No sé, si es que el cosmos pretende que ejerza mi rol natural de pieza minúscula e intrincada de rompecabezas apaciblemente, que se vaya olvidando. Podrán los chinos elegir su carrera o profesión según las necesidades de la Nación. Seguirán hombres y mujeres eligiendo buscar agradar al deseo de Dios. Pero yo he pensado y vivido y soñado demasiado, y ahora no puedo dejar de ser flor-céntrica (qué espanto) y leer el mundo desde mi propia clave de lectura.
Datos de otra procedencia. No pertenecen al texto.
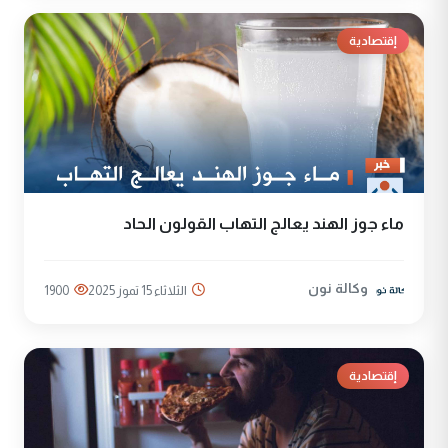
إقتصادية
ماء جوز الهند يعالج التهاب القولون الحاد
وكالة نون
الثلاثاء 15 تموز 2025
1900
إقتصادية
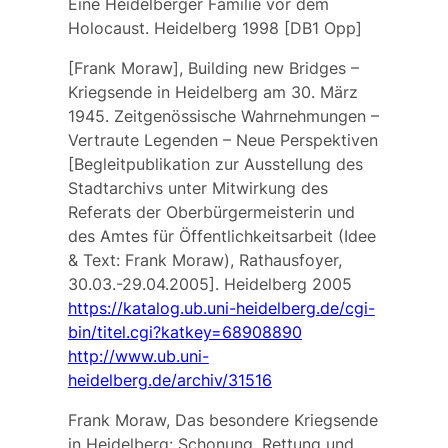
Eine Heidelberger Familie vor dem
Holocaust. Heidelberg 1998 [DB1 Opp]
[Frank Moraw], Building new Bridges –
Kriegsende in Heidelberg am 30. März
1945. Zeitgenössische Wahrnehmungen –
Vertraute Legenden – Neue Perspektiven
[Begleitpublikation zur Ausstellung des
Stadtarchivs unter Mitwirkung des
Referats der Oberbürgermeisterin und
des Amtes für Öffentlichkeitsarbeit (Idee
& Text: Frank Moraw), Rathausfoyer,
30.03.-29.04.2005]. Heidelberg 2005
https://katalog.ub.uni-heidelberg.de/cgi-
bin/titel.cgi?katkey=68908890
http://www.ub.uni-
heidelberg.de/archiv/31516
Frank Moraw, Das besondere Kriegsende
in Heidelberg: Schonung, Rettung und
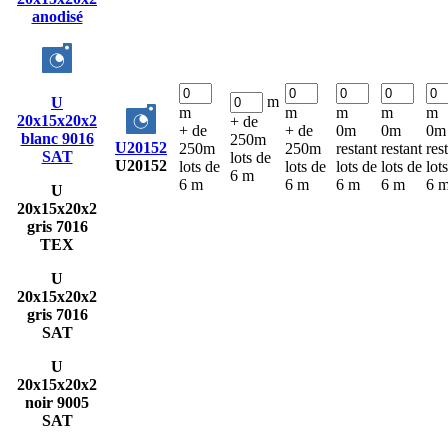
anodisé
m
U
m
m
m
m
m
20x15x20x2
+ de
+ de
+ de
0m
0m
0m
blanc 9016
250m
U20152
250m
250m
restant
restant
res
SAT
lots de
U20152
lots de
lots de
lots de
lots de
lot
6 m
6 m
6 m
6 m
6 m
6 
U
20x15x20x2
gris 7016
TEX
U
20x15x20x2
gris 7016
SAT
U
20x15x20x2
noir 9005
SAT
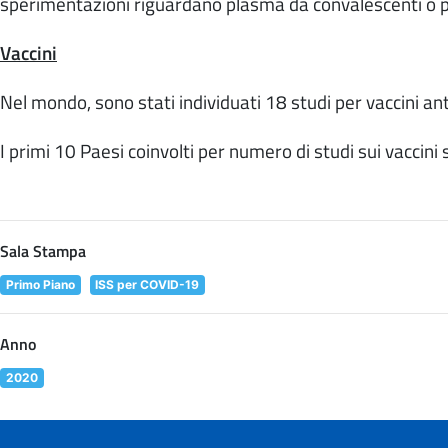
sperimentazioni riguardano plasma da convalescenti o
Vaccini
Nel mondo, sono stati individuati 18 studi per vaccini a
I primi 10 Paesi
coinvolti per numero di studi sui vaccini
Sala Stampa
Primo Piano
ISS per COVID-19
Anno
2020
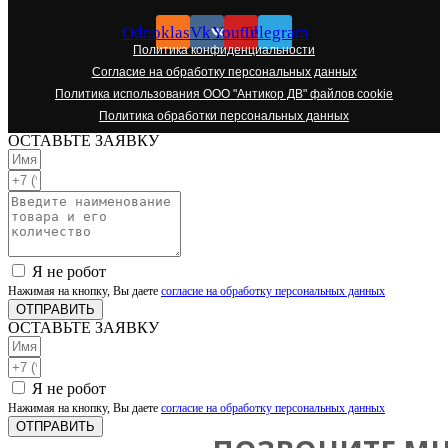
Odnoklassniki
Vk
Youtube
Telegram
Политика конфиденциальности
Согласие на обработку персональных данных
Политика использования ООО "Антикор ДВ" файлов cookie
Политика обработки персональных данных
ОСТАВЬТЕ ЗАЯВКУ
Я не робот
Нажимая на кнопку, Вы даете
согласие на обработку персональных данных
ОТПРАВИТЬ
ОСТАВЬТЕ ЗАЯВКУ
Я не робот
Нажимая на кнопку, Вы даете
согласие на обработку персональных данных
ОТПРАВИТЬ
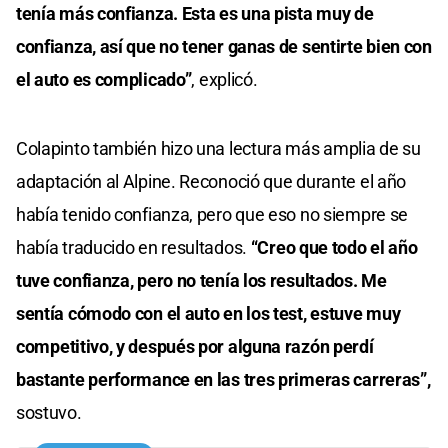
tenía más confianza. Esta es una pista muy de
confianza, así que no tener ganas de sentirte bien con
el auto es complicado”
, explicó.
Colapinto también hizo una lectura más amplia de su
adaptación al Alpine. Reconoció que durante el año
había tenido confianza, pero que eso no siempre se
había traducido en resultados.
“Creo que todo el año
tuve confianza, pero no tenía los resultados. Me
sentía cómodo con el auto en los test, estuve muy
competitivo, y después por alguna razón perdí
bastante performance en las tres primeras carreras”,
sostuvo.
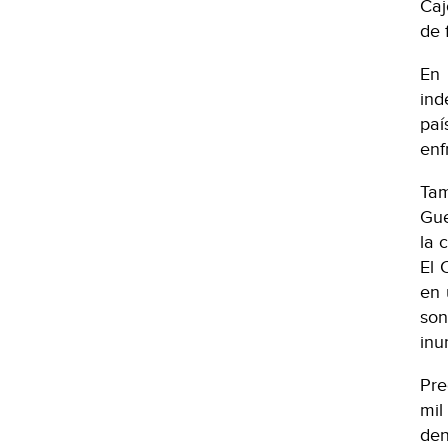
Caj
de 
En 
ind
paí
enf
Tam
Gue
la 
El 
en 
son
inu
Pre
mil
den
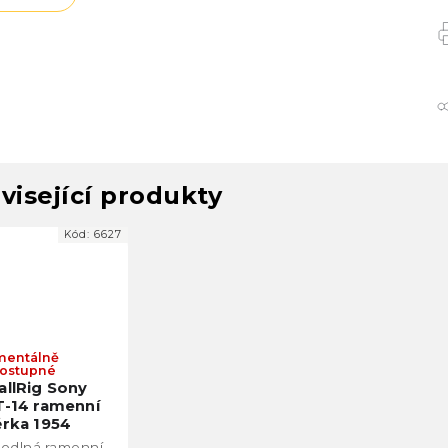
visející produkty
Kód:
6627
entálně
ostupné
llRig Sony
-14 ramenní
rka 1954
odlná ramenní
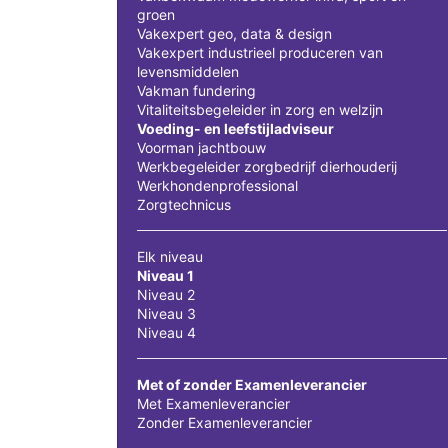
groen
Vakexpert geo, data & design
Vakexpert industrieel produceren van
levensmiddelen
Vakman fundering
Vitaliteitsbegeleider in zorg en welzijn
Voeding- en leefstijladviseur
Voorman jachtbouw
Werkbegeleider zorgbedrijf dierhouderij
Werkhondenprofessional
Zorgtechnicus
Elk niveau
Niveau 1
Niveau 2
Niveau 3
Niveau 4
Met of zonder Examenleverancier
Met Examenleverancier
Zonder Examenleverancier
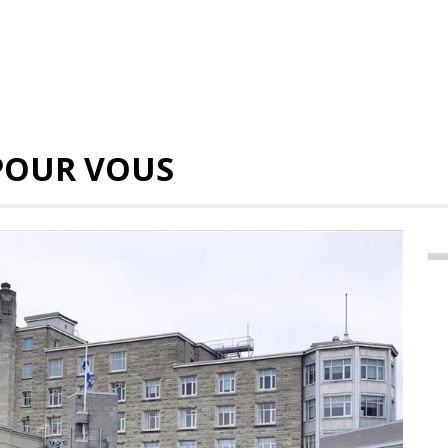
POUR VOUS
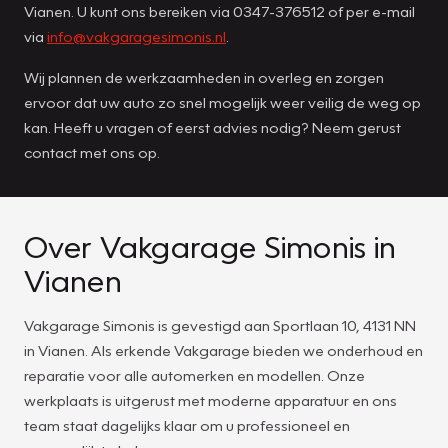
Vianen. U kunt ons bereiken via 0347-376512 of per e-mail
via
info@vakgaragesimonis.nl
.
Wij plannen de werkzaamheden in overleg en zorgen
ervoor dat uw auto zo snel mogelijk weer veilig de weg op
kan. Heeft u vragen of eerst advies nodig? Neem gerust
contact met ons op.
Over Vakgarage Simonis in
Vianen
Vakgarage Simonis is gevestigd aan Sportlaan 10, 4131 NN
in Vianen. Als erkende Vakgarage bieden we onderhoud en
reparatie voor alle automerken en modellen. Onze
werkplaats is uitgerust met moderne apparatuur en ons
team staat dagelijks klaar om u professioneel en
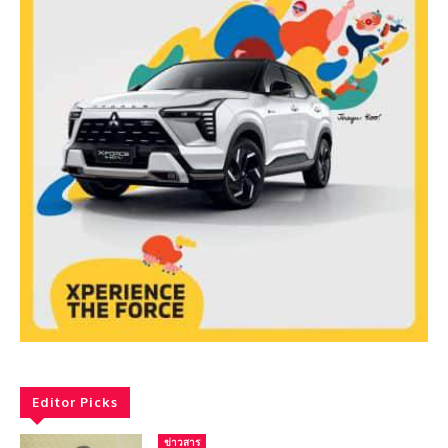
Editor Picks
ข่าวสาร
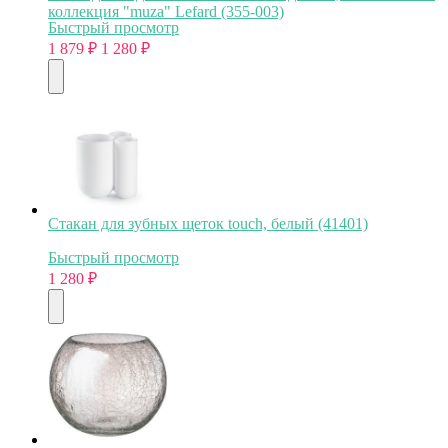
коллекция "muza" Lefard (355-003)
Быстрый просмотр
1 879
₽
1 280
₽
Стакан для зубных щеток touch, белый (41401)
Быстрый просмотр
1 280
₽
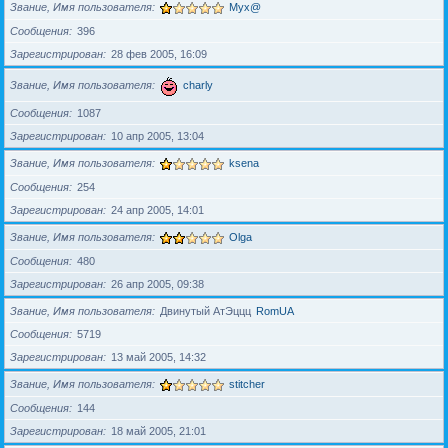
Звание, Имя пользователя
Myx@
Сообщения
396
Зарегистрирован
28 фев 2005, 16:09
Звание, Имя пользователя
charly
Сообщения
1087
Зарегистрирован
10 апр 2005, 13:04
Звание, Имя пользователя
ksena
Сообщения
254
Зарегистрирован
24 апр 2005, 14:01
Звание, Имя пользователя
Olga
Сообщения
480
Зарегистрирован
26 апр 2005, 09:38
Звание, Имя пользователя
Двинутый АтЭццц
RomUA
Сообщения
5719
Зарегистрирован
13 май 2005, 14:32
Звание, Имя пользователя
stitcher
Сообщения
144
Зарегистрирован
18 май 2005, 21:01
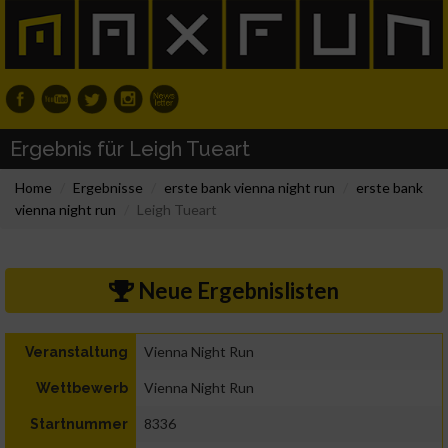
Ergebnis für Leigh Tueart
Home
Ergebnisse
erste bank vienna night run
erste bank
vienna night run
Leigh Tueart
Neue Ergebnislisten
Vienna Night Run
Veranstaltung
Vienna Night Run
Wettbewerb
8336
Startnummer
Y esperar yo algo de él. Y pedírselo. Y enojarme, cruzarme de brazos y no hablarle por un día o dos cuando me contradice. Tendría que dejar de importarme tanto a mí misma.
¿Será que uno construye sus propias explicaciones para darle sentido a esta vida que sin querer hacemos? Imposible de-construirme y volverme a hacer. Entonces mejor re-pensarme para inventar una cohesión a este manojo de vidas que conviven siempre en uno (y cada vez son más). No podré abandonar la ciencia política, Cortázar, los hidratos de carbono, la recurrencia al llanto, el mate o las palabras. Los abrazos. Ni que el mundo me lo pida. Ni que Dios me haya hecho para lo contrario. El creado se revela contra el creador, pero solo porque siente que sabe que sabe. Y si ella lo sabe, Dios también tiene que saberlo. Es que para que ella lo sepa Dios tuvo que saberlo antes. Y el mundo, también.
Buenas noches.
Mejor, Buen amanecer.
Pd. He llegado a ese momento de la noche luego de las 2 y antes de 7 donde la hora es cualquier hora y el sueño se transforma en cosquillas o brisa o una mariposa revoloteando.